Field Marshal Sir Henry Wilson – Soldier and Politician

Wednesday, 6 December, 8.15pm in the Officer’s Mess, Custume Barracks

Talk by David Cook

Summary Field Marshal Sir Henry Wilson, a native of Ballinalee, Co Longford, is  a major and controversial figure in Irish and British history. An Irish unionist, he gained a reputation as an intensely ‘political’ soldier, especially during the ‘Curragh crisis’ of 1914.

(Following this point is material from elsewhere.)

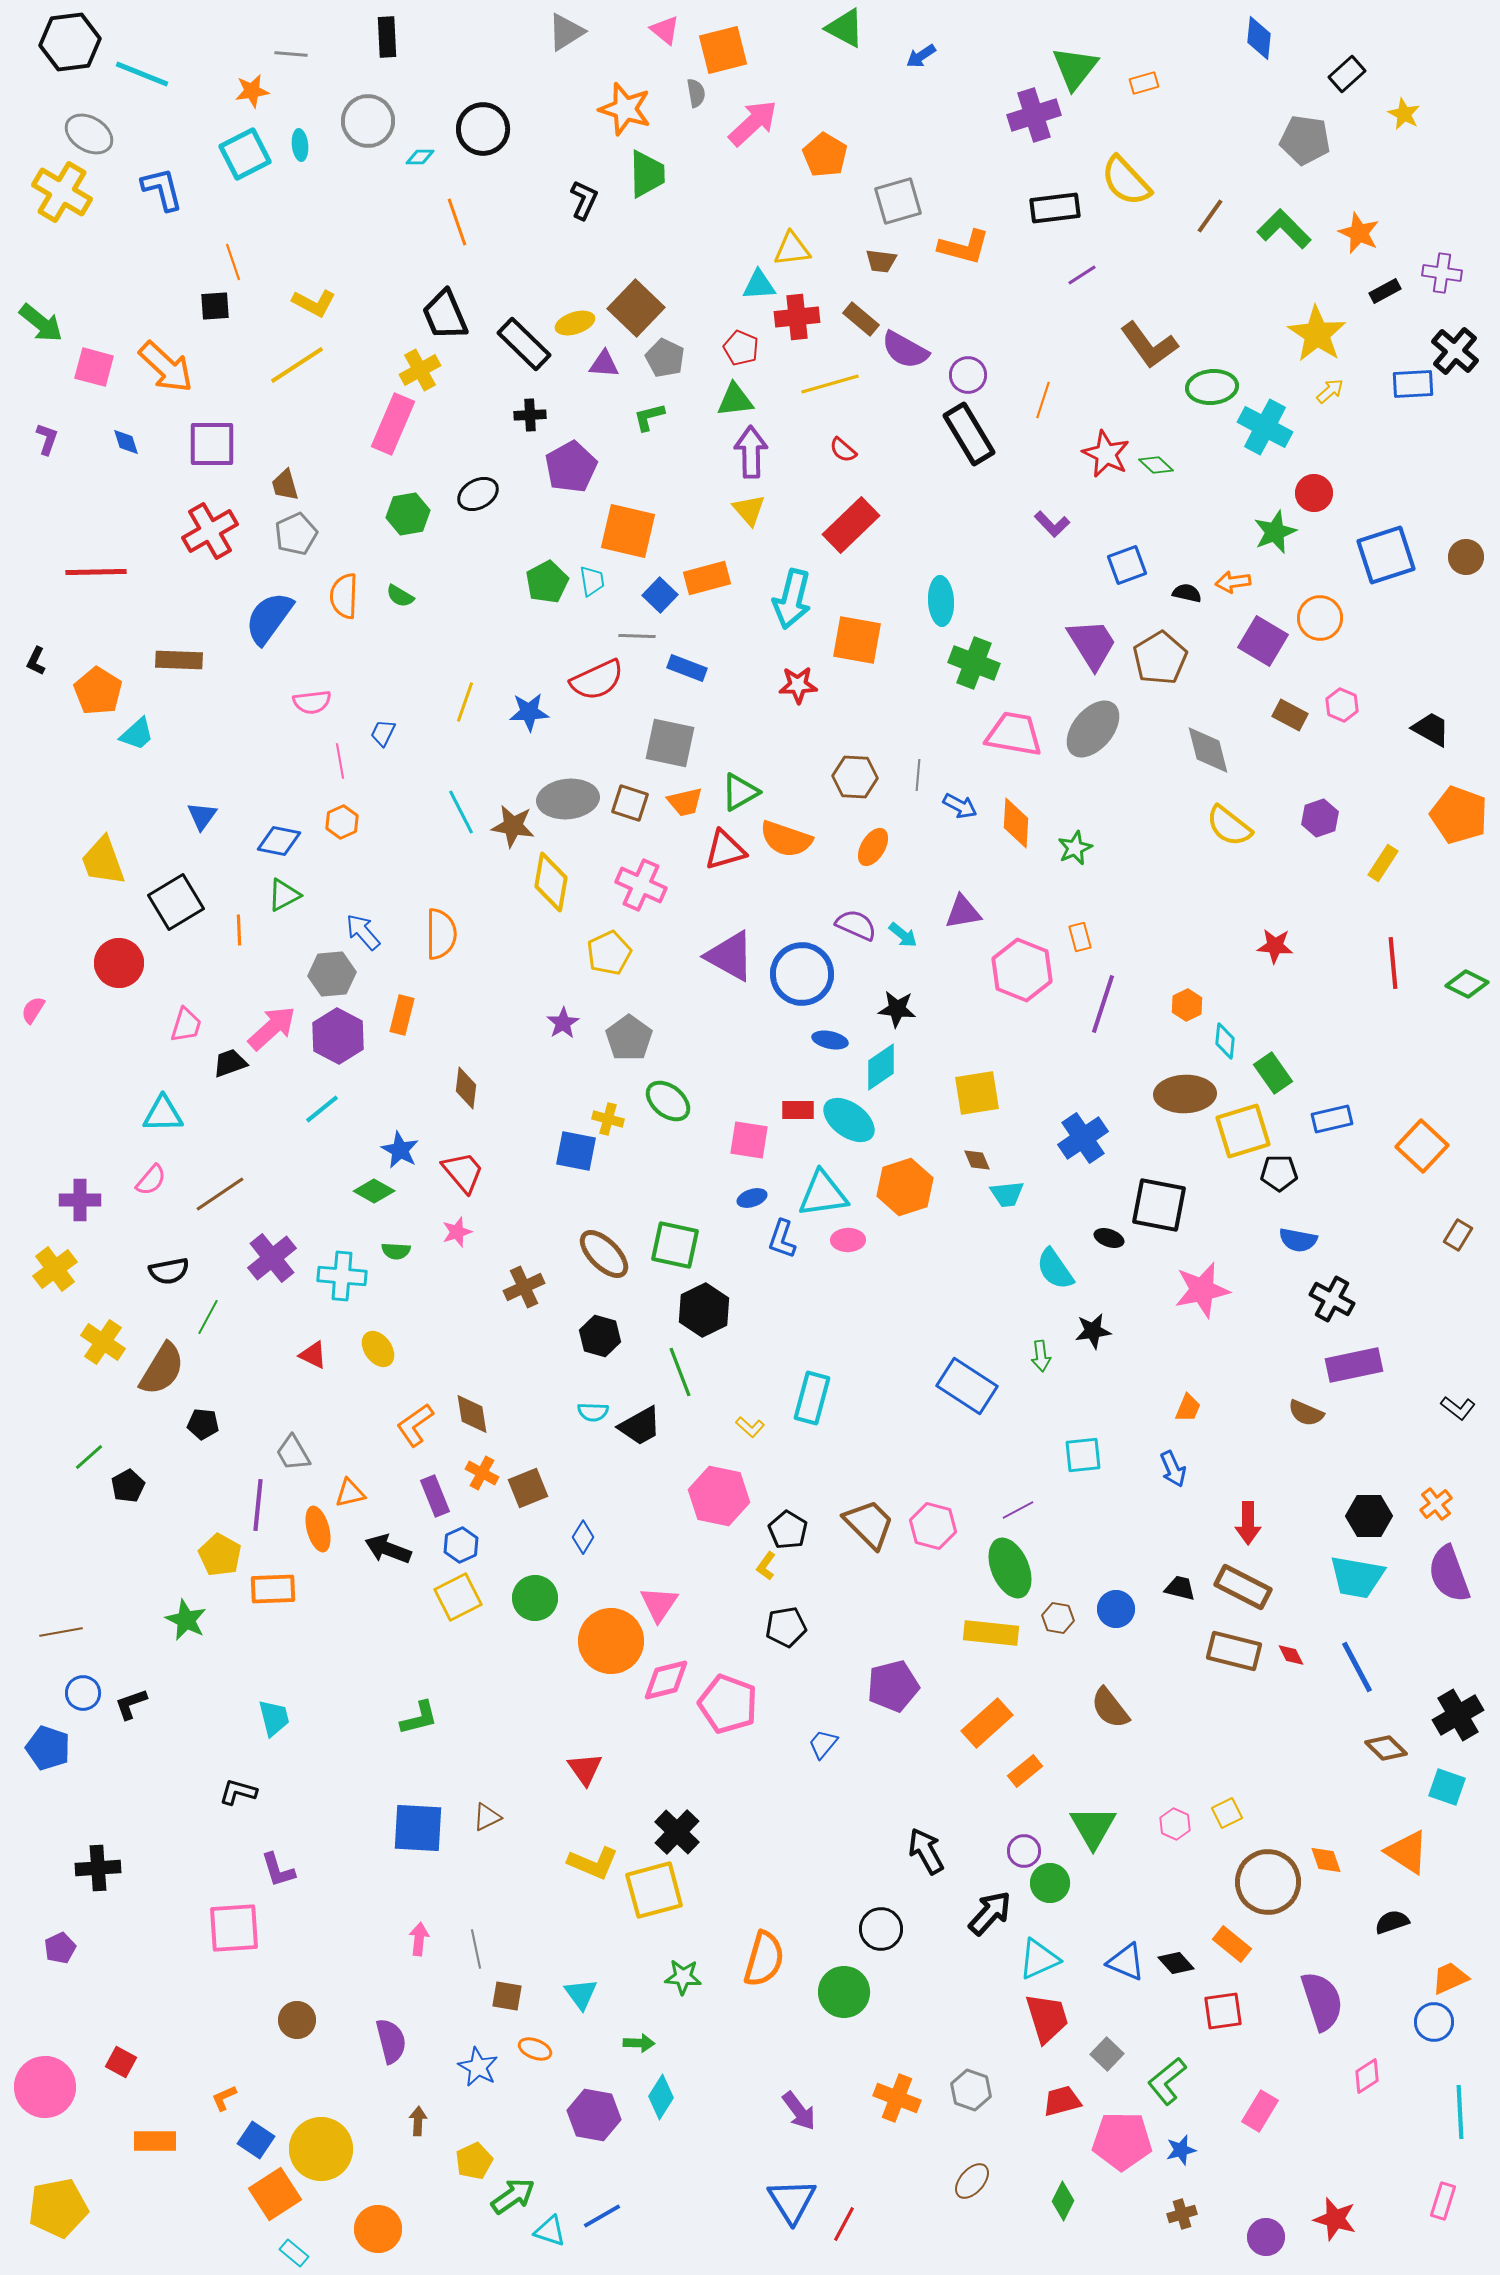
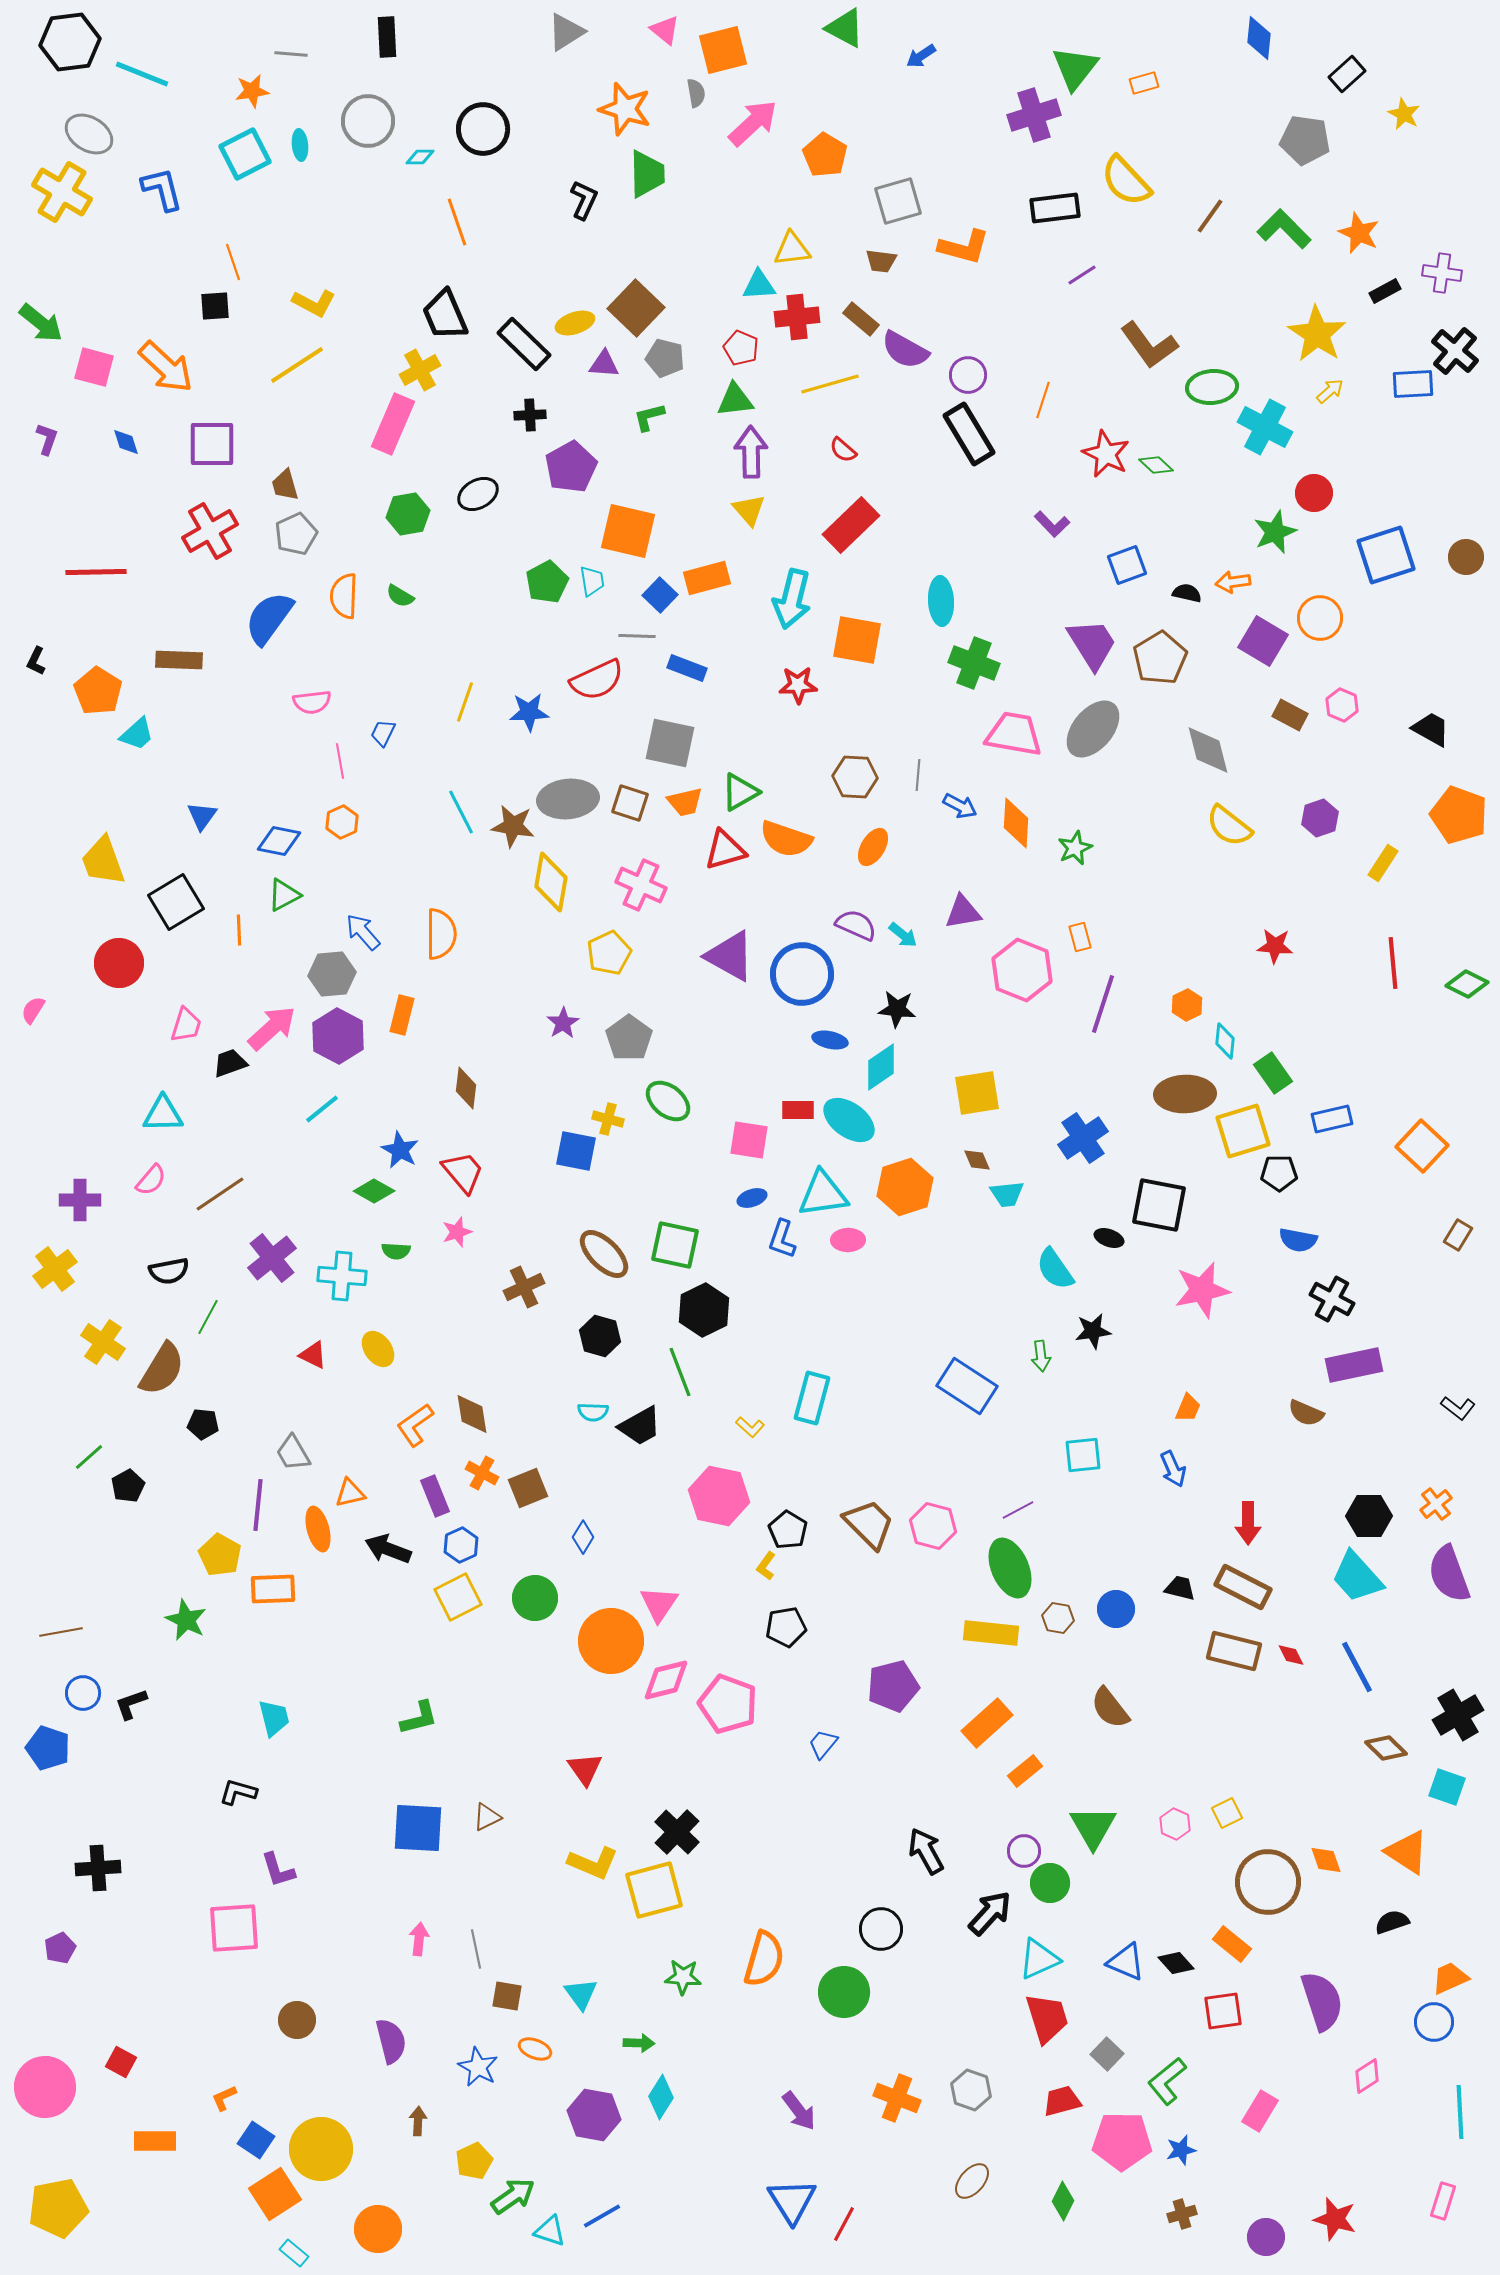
gray pentagon at (665, 358): rotated 12 degrees counterclockwise
cyan trapezoid at (1357, 1577): rotated 38 degrees clockwise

A sketch of Wilson’s Assassination in London on 22 June 1922

During the First World War, he became Chief of the Imperial General Staff, the professional head of the British army, a post he held until February 1922. After Wilson retired from the army, he became an MP and was chief security adviser to the new Northern Ireland government. David Cook’s lecture will assess Wilson’s career, particularly during the First World War, and after. Despite his high ranking, Wilson’s reputation was left in tatters by his outrageously indiscreet diaries, published not long after he was shot dead in London on 22 June 1922. His life makes for a remarkable story.

Speaker David Cook is a solicitor and former Deputy Leader of the Alliance Party of Northern Ireland. He was Lord Mayor of Belfast from 1978 to 79, and Chairman of the Police Authority of Northern Ireland from 1994 to 1996.